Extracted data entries
-- Opening Marker --
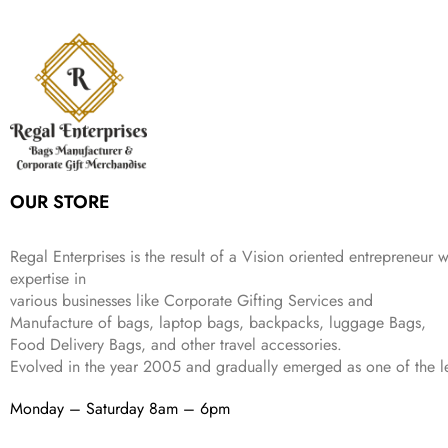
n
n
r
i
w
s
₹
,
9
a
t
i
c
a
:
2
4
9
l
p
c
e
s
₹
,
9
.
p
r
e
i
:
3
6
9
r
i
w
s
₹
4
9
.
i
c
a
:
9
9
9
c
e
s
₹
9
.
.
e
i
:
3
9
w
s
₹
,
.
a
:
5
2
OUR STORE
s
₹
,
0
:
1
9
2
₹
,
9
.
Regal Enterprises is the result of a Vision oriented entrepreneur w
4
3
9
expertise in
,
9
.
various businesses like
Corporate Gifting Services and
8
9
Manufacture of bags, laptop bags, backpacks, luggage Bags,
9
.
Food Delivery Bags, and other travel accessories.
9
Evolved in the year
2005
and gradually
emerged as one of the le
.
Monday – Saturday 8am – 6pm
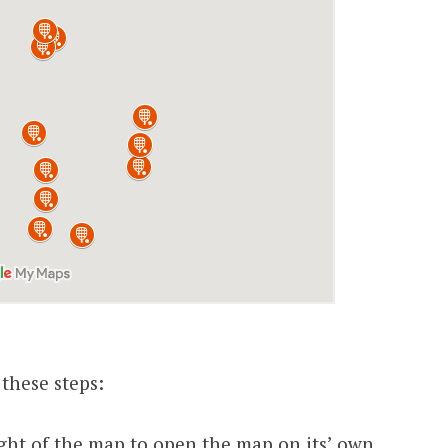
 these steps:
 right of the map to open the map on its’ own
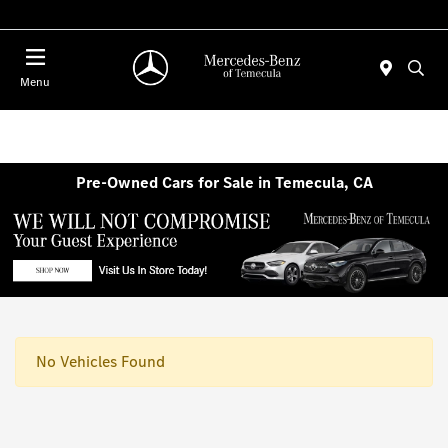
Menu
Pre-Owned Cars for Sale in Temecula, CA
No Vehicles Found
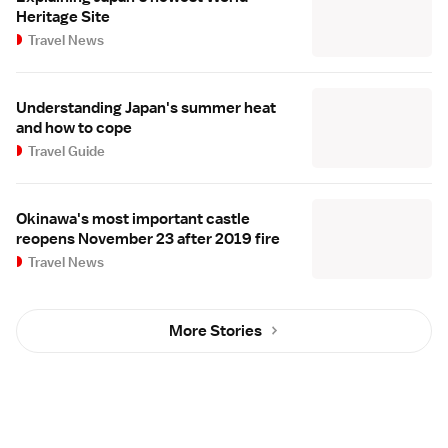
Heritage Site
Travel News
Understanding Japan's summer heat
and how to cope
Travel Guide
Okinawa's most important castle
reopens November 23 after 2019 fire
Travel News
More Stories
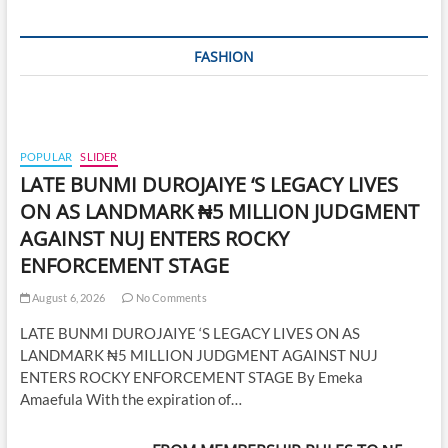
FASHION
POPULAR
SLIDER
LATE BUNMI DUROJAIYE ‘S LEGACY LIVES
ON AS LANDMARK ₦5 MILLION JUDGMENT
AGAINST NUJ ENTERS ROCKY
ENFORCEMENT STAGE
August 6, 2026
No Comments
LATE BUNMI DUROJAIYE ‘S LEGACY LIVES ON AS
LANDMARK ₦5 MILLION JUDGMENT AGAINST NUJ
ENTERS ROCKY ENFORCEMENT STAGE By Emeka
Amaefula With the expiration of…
-- Closing Marker --
-- Opening Marker --
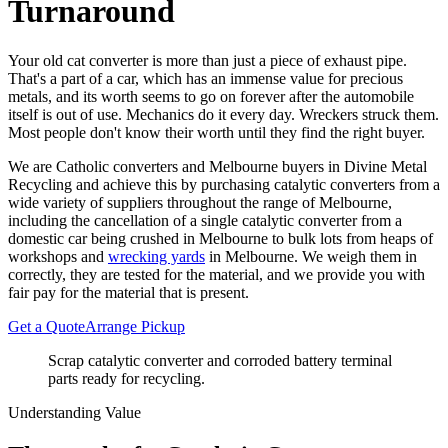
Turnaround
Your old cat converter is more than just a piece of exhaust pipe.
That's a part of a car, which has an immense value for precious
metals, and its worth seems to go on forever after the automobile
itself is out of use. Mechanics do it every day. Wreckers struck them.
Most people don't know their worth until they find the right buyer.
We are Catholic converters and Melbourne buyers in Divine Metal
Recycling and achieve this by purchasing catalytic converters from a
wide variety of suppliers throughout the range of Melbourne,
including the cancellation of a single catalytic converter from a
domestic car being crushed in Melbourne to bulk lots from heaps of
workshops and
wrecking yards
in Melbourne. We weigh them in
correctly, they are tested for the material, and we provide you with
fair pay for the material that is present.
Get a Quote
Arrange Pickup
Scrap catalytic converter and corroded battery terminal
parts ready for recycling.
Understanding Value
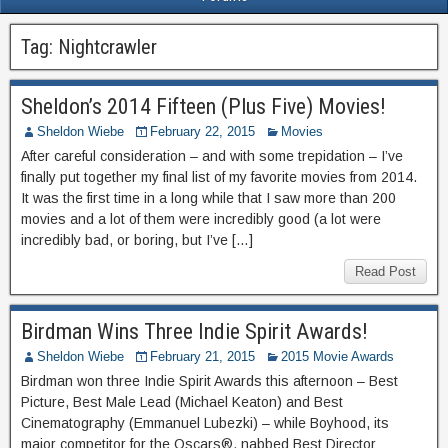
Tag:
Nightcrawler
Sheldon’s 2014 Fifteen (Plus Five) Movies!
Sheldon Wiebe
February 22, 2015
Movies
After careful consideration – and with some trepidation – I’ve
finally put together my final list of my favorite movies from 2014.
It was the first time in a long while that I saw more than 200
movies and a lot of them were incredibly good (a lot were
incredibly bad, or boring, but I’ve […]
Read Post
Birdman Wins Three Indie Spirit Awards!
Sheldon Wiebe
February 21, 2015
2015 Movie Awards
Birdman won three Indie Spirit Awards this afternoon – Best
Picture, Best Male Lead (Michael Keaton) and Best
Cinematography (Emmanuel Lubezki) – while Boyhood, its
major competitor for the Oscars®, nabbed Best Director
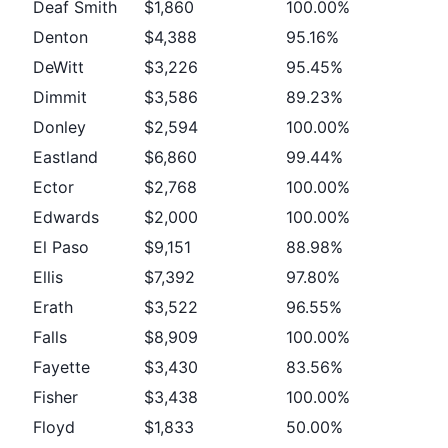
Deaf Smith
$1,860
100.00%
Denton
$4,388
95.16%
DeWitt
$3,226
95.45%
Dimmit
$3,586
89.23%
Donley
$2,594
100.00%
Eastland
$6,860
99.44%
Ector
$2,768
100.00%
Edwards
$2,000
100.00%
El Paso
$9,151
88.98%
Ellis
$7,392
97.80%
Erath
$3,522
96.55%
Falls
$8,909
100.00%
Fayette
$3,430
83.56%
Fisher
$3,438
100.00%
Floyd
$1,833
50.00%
-- Closing Marker --
Your goal: Nothing but the lines from the one with "Manufacture of bags, laptop" up to and including the one with "Amaefula With the expiration of…" should be printed, exactly as they read above. Please keep the pictures out.

Result for this task:
Manufacture of bags, laptop bags, backpacks, luggage Bags,
9
.
Food Delivery Bags, and other travel accessories.
9
Evolved in the year
2005
and gradually
emerged as one of the le
.
Monday – Saturday 8am – 6pm
 these steps:
 right of the map to open the map on its’ own
Menu
Pre-Owned Cars for Sale in Temecula, CA
No Vehicles Found
Heritage Site
Travel News
Understanding Japan's summer heat
and how to cope
Travel Guide
Okinawa's most important castle
reopens November 23 after 2019 fire
Travel News
More Stories
FASHION
POPULAR
SLIDER
LATE BUNMI DUROJAIYE ‘S LEGACY LIVES
ON AS LANDMARK ₦5 MILLION JUDGMENT
AGAINST NUJ ENTERS ROCKY
ENFORCEMENT STAGE
August 6, 2026
No Comments
LATE BUNMI DUROJAIYE ‘S LEGACY LIVES ON AS
LANDMARK ₦5 MILLION JUDGMENT AGAINST NUJ
ENTERS ROCKY ENFORCEMENT STAGE By Emeka
Amaefula With the expiration of…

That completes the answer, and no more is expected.